Geometric models of soliton vortex dynamics

TL;DR

This paper investigates the geometry and dynamics of soliton vortices in the gauged O(3) Sigma model, analyzing moduli space properties, vortex interactions, and effects of additional fields and terms on solutions.

Contribution

It introduces new geometric and analytical insights into vortex moduli spaces, including bounds, solution existence, and deformation effects in the gauged O(3) Sigma model.

Findings

Moduli space is incomplete on both Euclidean plane and compact surfaces.

Numerical computation shows vortex-antivortex scattering differs from Ginzburg-Landau vortices.

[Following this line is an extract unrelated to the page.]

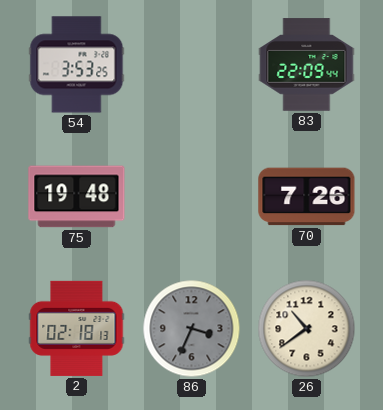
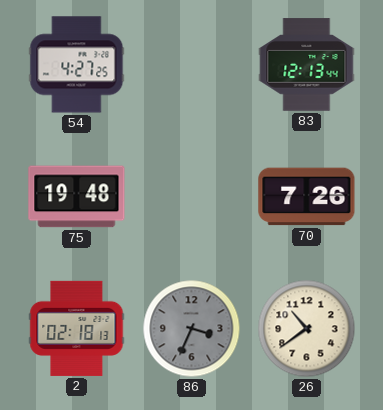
54: 3:53 -> 4:27
83: 22:09 -> 12:13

Bounds on Chern-Simons constant for solution existence are established.

Abstract

We focus on BPS solutions of the gauged O(3) Sigma model, due to Schroers, and use these ideas to study the geometry of the moduli space. The model has an asymmetry parameter $\tau$ breaking the symmetry of vortices and antivortices on the field equations. It is shown that the moduli space is incomplete both on the Euclidean plane and on a compact surface. On the Euclidean plane, the L2 metric on the moduli space is approximated for well separated cores and results consistent with similar approximations for the Ginzburg-Landau functional are found. The scattering angle of approaching vortex-antivortex pairs of different effective mass is computed numerically and is shown to be different from the well known scattering of approaching Ginzburg-Landau vortices. The volume of the moduli space for general $\tau$ is computed for the case of the round sphere and flat tori. The model on a compact surface is deformed introducing a neutral field and a Chern-Simons term. A lower bound for the Chern-Simons constant $\kappa$ such that the extended model admits a solution is shown to exist, and if the total number of vortices and antivortices are different, the existence of an upper bound is also shown. Existence of multiple solutions to the governing elliptic problem is established on a compact surface as well as the existence of two limiting behaviours as $\kappa \to 0$. A localization formula for the deformation is found for both Ginzburg-Landau and the O(3) Sigma model vortices and it is shown that it can be extended to the coalescense set. This rules out the possibility that this is Kim-Lee's term in the case of Ginzburg-Landau vortices, moreover, the deformation term is compared on the plane with the Ricci form of the surface and it is shown they are different, hence also discarding that this is the term proposed by Collie-Tong to model vortex dynamics with Chern-Simons interaction.